Jeff Bezos: The Biggest Media Schizophrenic on Earth
Ironically, it was around March 6, 2017 that the Washington Post first proudly printed its new slogan at the top of its front page: Democracy Dies in Darkness. Ironic because it was on that very day that Bezos’s first and still by-far-largest enterprise, Amazon.com, expunged over 155 history books in three languages and both formats (print and electronic) from its offerings on all its English-language sites. If democracy that day didn’t die at least on Amazon, what did die? Truth? Freedom of expression? In all its communication with the publisher of most of these books, Castle Hill Publishers, Amazon obdurately refused to explain its action any more than to say the books “violate its content guidelines.” [1]
The Washington Post, even in its online manifestation, remains a “newspaper”—a daily all-new publication of finite, or limited space where some potential “news” must be omitted on account of space limitations. Decisions on that score are one of the chief challenges of what is called “editing.” Presumably the Post does this in such a way as to shed the minimum of that democracy-killing darkness.

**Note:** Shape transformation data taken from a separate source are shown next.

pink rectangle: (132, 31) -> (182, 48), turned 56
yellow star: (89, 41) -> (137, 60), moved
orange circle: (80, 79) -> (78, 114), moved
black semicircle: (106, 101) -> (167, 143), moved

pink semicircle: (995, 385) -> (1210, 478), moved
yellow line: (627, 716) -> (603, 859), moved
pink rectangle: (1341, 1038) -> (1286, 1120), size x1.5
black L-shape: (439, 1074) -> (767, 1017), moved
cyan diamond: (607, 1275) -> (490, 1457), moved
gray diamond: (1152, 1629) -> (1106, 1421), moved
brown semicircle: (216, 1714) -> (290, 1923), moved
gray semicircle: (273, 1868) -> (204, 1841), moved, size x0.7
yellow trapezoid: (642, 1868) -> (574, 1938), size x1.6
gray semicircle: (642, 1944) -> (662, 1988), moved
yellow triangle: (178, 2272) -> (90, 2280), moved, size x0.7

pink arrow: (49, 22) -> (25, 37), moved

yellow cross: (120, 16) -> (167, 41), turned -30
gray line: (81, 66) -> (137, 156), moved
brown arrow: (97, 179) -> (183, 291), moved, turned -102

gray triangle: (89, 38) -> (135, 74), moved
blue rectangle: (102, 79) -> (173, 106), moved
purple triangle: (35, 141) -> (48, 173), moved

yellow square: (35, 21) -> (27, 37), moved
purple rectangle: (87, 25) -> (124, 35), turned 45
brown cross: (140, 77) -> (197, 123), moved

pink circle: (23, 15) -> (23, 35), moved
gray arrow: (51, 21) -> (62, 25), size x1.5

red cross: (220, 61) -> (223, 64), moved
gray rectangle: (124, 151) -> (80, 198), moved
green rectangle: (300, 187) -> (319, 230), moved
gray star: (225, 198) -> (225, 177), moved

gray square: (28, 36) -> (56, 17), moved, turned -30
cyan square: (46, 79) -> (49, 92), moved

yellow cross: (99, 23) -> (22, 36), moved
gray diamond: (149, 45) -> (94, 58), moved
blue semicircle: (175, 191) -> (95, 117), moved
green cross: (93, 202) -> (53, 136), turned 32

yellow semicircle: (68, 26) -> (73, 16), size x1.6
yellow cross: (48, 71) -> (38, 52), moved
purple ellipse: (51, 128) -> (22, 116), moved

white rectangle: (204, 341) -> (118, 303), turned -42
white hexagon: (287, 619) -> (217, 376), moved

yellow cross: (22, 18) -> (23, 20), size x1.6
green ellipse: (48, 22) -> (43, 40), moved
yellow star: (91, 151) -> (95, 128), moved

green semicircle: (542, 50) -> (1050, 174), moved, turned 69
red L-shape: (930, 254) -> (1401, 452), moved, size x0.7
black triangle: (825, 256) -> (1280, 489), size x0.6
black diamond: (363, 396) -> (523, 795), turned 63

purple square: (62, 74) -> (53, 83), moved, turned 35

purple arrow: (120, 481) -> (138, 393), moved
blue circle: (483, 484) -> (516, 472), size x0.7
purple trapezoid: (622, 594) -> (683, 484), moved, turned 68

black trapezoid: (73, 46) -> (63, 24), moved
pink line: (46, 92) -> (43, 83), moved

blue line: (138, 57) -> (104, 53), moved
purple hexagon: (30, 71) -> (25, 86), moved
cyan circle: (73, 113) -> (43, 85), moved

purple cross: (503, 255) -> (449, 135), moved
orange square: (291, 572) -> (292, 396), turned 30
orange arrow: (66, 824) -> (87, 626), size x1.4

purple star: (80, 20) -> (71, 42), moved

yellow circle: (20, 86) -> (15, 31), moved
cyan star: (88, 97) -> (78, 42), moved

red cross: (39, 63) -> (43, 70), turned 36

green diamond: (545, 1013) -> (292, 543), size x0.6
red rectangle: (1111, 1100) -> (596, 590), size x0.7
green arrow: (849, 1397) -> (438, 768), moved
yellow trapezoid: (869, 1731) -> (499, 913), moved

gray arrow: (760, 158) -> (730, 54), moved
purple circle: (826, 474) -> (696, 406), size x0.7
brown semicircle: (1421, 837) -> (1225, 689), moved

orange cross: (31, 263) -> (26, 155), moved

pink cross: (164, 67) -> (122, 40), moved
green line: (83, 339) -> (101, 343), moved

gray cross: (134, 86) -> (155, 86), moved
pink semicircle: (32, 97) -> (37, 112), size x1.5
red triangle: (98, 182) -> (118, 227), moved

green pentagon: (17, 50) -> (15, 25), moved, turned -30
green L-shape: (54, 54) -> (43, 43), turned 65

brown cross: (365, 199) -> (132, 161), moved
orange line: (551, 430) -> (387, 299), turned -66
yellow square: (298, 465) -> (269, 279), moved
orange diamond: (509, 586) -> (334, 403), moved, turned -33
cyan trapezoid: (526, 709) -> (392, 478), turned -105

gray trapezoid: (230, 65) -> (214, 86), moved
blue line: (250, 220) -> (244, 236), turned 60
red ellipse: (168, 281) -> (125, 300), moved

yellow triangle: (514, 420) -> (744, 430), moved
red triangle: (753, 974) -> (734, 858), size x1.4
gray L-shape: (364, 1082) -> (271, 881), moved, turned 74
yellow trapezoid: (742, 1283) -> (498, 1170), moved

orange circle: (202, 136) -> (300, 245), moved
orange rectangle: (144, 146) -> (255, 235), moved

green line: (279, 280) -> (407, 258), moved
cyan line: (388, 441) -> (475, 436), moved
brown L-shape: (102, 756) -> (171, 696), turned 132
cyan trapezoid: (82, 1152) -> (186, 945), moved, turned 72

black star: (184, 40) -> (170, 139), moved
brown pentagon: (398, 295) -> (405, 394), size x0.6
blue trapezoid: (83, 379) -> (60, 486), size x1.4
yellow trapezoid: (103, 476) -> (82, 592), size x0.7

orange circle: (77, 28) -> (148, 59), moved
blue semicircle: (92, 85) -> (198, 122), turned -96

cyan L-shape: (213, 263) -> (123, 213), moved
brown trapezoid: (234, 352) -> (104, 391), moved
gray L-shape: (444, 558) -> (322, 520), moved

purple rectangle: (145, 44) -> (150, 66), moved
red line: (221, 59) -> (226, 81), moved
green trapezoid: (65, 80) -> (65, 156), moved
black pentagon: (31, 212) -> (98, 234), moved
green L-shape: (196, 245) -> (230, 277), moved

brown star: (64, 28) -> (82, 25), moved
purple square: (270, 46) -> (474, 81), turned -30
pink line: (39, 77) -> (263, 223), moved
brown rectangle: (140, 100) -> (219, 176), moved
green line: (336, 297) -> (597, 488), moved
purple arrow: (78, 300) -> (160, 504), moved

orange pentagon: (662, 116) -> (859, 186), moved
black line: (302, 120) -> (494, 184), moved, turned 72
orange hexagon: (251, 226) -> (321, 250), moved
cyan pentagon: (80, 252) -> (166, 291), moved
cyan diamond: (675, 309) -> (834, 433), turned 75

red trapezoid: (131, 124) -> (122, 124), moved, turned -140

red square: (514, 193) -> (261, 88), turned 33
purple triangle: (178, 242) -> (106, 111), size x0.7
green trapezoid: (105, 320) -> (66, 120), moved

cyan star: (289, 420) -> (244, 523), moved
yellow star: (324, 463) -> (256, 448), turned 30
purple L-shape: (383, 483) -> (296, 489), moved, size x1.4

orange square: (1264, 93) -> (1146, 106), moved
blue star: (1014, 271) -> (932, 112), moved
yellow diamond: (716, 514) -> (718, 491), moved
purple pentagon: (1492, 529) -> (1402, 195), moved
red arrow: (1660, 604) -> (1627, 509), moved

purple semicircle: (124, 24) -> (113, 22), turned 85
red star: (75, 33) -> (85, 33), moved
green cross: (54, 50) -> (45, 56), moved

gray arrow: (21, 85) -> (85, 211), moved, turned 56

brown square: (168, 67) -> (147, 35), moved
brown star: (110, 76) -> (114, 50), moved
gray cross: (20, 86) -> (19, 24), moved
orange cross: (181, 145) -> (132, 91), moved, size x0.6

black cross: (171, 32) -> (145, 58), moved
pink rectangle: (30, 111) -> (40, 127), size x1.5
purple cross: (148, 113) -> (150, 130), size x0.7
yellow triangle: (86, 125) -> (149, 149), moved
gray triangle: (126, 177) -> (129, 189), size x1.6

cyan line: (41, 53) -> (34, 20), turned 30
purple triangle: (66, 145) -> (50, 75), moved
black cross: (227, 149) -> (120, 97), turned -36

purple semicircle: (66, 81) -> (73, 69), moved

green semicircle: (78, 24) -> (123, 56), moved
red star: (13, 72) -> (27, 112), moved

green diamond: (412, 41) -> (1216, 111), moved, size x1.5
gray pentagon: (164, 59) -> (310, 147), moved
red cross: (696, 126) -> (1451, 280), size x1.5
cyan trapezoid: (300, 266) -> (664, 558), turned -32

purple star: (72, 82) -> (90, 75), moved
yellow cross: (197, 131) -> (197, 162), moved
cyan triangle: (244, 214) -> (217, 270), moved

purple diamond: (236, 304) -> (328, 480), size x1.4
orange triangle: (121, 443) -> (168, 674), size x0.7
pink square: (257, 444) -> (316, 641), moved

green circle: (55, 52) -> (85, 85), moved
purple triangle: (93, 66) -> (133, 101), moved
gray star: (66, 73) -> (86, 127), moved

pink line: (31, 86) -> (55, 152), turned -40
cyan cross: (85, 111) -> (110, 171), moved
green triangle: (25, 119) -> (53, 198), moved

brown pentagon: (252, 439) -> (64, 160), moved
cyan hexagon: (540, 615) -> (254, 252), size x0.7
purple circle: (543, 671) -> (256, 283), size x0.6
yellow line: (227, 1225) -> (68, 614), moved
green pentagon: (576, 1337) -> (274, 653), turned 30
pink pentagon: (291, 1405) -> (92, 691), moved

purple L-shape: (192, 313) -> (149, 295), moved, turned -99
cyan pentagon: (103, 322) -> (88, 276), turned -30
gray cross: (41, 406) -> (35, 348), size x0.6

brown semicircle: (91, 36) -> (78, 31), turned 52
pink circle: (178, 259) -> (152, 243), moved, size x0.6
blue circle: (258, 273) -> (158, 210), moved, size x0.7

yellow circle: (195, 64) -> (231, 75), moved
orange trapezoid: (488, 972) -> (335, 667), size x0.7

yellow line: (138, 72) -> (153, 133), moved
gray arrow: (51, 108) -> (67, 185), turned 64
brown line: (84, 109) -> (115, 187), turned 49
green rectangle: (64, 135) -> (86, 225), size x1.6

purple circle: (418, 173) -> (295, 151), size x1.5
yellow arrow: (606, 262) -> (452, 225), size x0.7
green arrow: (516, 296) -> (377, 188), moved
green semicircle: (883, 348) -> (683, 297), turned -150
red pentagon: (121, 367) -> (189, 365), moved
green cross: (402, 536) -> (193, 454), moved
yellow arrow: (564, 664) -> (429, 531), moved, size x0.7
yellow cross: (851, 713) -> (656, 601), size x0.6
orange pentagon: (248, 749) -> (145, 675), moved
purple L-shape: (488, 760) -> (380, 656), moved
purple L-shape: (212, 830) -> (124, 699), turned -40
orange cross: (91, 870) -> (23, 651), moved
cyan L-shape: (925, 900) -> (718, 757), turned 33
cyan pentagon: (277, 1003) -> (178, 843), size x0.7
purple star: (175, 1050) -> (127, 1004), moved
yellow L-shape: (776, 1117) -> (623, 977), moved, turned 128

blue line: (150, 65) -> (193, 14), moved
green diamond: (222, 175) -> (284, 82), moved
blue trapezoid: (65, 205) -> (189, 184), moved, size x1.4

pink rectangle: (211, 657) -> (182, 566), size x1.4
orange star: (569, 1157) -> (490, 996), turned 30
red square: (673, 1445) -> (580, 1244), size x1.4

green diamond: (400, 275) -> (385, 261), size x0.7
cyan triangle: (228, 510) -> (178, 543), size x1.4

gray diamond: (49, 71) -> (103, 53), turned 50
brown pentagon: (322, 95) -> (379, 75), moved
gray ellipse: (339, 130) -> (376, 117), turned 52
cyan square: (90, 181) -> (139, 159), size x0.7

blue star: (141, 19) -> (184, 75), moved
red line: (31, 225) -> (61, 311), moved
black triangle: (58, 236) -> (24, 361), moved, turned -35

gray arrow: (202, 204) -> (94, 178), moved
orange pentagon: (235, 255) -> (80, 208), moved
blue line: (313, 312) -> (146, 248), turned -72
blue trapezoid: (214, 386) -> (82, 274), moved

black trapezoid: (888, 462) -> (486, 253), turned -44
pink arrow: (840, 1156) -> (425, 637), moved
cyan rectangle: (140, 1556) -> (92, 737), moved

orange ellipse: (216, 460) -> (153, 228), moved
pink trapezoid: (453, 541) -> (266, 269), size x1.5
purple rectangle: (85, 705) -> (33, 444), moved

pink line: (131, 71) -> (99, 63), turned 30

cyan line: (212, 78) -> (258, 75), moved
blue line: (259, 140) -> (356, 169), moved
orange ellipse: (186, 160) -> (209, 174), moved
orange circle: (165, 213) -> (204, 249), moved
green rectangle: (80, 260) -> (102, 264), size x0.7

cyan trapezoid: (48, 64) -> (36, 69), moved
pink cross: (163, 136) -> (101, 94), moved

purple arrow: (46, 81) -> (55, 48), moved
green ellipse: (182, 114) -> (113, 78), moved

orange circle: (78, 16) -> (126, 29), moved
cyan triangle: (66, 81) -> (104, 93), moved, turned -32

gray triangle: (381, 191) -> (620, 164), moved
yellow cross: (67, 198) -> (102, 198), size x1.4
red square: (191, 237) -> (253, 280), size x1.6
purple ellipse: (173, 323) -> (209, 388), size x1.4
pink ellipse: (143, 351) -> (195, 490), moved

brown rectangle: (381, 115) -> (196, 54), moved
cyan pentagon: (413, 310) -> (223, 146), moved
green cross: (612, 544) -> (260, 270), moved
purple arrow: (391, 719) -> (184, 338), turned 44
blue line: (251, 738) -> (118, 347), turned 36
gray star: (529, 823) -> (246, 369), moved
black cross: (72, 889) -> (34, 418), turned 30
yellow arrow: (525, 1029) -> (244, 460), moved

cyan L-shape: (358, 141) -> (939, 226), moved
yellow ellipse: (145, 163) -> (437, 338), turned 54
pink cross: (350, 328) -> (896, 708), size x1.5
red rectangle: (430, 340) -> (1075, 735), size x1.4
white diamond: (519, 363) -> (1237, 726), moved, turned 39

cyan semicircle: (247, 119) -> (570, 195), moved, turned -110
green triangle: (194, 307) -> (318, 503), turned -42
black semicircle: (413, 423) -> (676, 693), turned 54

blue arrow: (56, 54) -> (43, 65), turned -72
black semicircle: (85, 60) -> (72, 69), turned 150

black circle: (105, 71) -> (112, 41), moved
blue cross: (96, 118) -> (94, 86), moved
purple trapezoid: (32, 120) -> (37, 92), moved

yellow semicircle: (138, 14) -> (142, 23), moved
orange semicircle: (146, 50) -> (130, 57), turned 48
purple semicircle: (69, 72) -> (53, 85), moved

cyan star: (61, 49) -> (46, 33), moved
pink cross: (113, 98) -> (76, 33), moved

Not so over at the Largest Bookstore on Earth where, as has been said also at Wikipedia, “it’s not paper”—that is, the list of books isn’t paper; never was, never will be; it can be expanded indefinitely. It’s a slowly accreting, essentially static (except for the occasional book-burning such as here discussed) list. But it is precisely in the Books (and Kindle Store) sections of Amazon.com where a decision that can only be called editorial was imposed last March to expunge titles Amazon had previously carried, some of them dating back well past 1998, when Bezos declared in a speech he gave at Lake Forest College[2] in Lake Forest, Ill. that he intended for his then-young Internet site to carry all books—“the good, the bad and the ugly.” Amazon retains this reputation from sheer inertia, but it obviously no longer deserves it. But because of it, the revisionist canon, of which not the slightest trace remains (not even used copies), have been made into what George Orwell might have called “unbooks.”
Amazon will soon open a “second headquarters” somewhere in the United States. My bet is on the Washington, DC area. When that second capital of Jeff Bezos’s empire has been established in the Imperial Capital, it should then be possible to travel in a short drive from where Democracy Dies in Darkness to Where History Goes to Be Buried. Can a “house” so divided against itself stand, as Lincoln might ask?
But perhaps it really isn’t divided against itself. Perhaps “Democracy Dies in Darkness” is merely window dressing, a red herring, a calculated lie. That would mean Jeff Bezos is hypocritical, or worse.
Much, much worse …
[1] The whole, ugly story is told at https://codoh.com/news/3412/. Names are named.
[2] Video of speech at www.c-span.org/video/?c4620829/jeff-bezos; remark at about 00:19:15.